→ **Exercise details**: For every line that contains the string "projects", pull that line out of the material below.

Extracted material section start

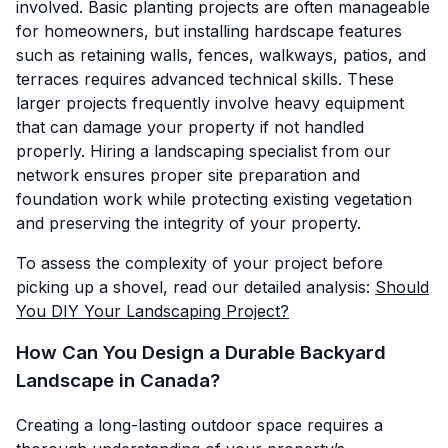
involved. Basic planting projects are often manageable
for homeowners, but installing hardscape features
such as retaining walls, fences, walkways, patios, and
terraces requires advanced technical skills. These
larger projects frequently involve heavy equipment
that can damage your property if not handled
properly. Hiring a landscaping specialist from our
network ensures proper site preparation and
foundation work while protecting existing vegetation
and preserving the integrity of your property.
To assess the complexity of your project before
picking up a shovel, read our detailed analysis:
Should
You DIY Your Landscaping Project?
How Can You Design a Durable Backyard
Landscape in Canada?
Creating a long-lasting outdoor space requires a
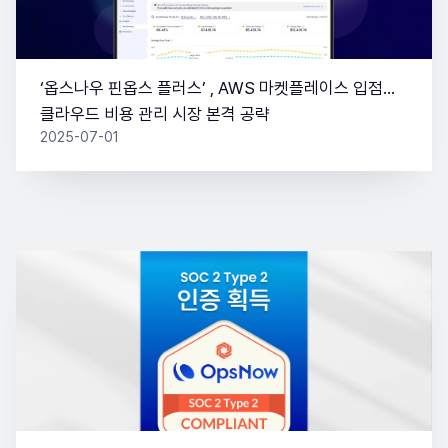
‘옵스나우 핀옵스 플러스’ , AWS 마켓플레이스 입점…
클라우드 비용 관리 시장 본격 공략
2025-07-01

Extracted material section end
Extracted material section start

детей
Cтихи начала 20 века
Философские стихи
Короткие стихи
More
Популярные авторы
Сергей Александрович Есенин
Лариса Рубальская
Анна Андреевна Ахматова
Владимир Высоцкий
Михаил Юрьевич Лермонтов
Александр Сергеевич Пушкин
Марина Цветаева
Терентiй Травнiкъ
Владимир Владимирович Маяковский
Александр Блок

Extracted material section end

→ **Answer section**:
involved. Basic planting projects are often manageable
larger projects frequently involve heavy equipment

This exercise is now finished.